> **WORK REQUIRED**:
Once "Autor publikacji m.in. w Przeglądzie Ustawod" turns up in a line below, reproduce that line and those after it exactly, stopping after the line with "अपनी मुख्यतः दो"; leave pictures out.

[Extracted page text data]
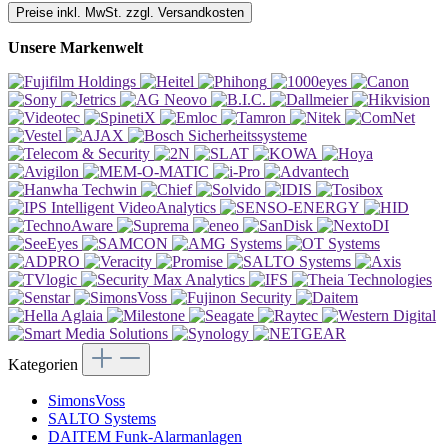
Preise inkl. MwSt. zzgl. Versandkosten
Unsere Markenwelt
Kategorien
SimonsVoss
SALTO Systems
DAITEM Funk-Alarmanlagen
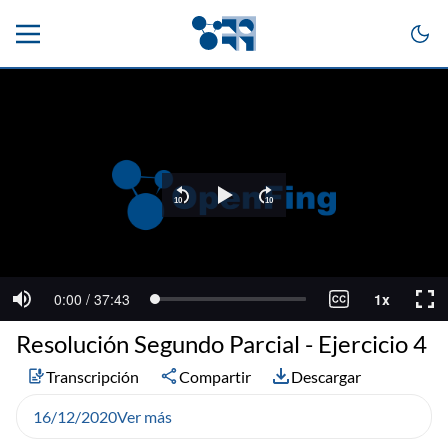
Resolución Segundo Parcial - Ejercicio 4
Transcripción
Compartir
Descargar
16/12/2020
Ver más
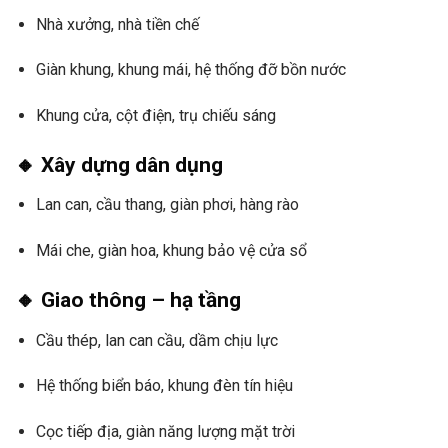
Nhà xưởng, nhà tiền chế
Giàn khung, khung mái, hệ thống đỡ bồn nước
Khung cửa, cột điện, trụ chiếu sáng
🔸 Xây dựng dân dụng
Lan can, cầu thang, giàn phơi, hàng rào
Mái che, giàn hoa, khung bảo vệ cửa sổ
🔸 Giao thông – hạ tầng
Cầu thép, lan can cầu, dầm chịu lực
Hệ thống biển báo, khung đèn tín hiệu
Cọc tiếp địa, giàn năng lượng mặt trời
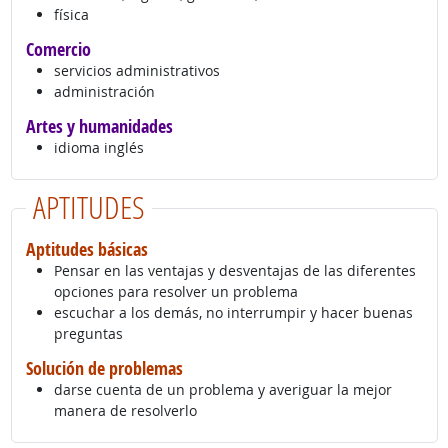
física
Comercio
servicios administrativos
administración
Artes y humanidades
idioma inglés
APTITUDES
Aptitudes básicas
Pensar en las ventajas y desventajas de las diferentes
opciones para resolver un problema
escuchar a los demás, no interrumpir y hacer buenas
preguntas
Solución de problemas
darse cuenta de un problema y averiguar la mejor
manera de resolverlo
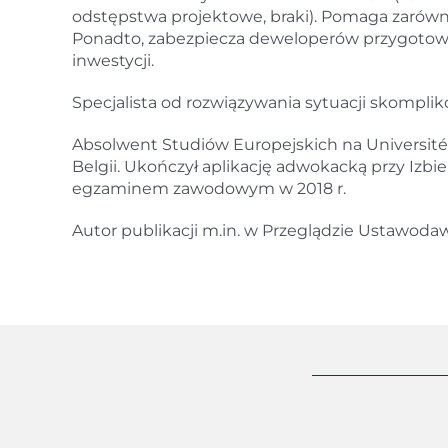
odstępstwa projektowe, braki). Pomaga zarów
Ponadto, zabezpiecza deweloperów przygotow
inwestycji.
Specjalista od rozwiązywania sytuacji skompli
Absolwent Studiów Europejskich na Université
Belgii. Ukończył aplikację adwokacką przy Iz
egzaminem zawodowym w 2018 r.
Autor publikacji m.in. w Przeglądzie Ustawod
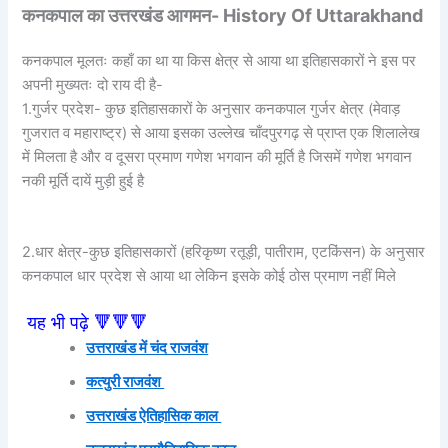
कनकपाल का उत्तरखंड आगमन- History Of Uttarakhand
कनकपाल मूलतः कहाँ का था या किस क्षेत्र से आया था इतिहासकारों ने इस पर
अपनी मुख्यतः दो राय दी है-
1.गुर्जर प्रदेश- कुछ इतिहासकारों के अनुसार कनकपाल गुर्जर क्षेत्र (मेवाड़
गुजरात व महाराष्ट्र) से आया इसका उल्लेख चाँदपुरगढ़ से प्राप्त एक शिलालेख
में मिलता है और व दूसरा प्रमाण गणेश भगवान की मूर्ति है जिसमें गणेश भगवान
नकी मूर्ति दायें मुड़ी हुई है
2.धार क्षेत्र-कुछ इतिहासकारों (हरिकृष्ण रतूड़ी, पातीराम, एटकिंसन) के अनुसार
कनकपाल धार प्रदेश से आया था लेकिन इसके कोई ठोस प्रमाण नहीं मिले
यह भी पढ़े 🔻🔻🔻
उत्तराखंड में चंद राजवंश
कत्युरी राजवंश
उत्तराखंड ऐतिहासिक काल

> **ANSWER SPACE**:
Autor publikacji m.in. w Przeglądzie Ustawod
कनकपाल का उत्तरखंड आगमन- History Of Uttarakhand
कनकपाल मूलतः कहाँ का था या किस क्षेत्र से आया था इतिहासकारों ने इस पर
अपनी मुख्यतः दो राय दी है-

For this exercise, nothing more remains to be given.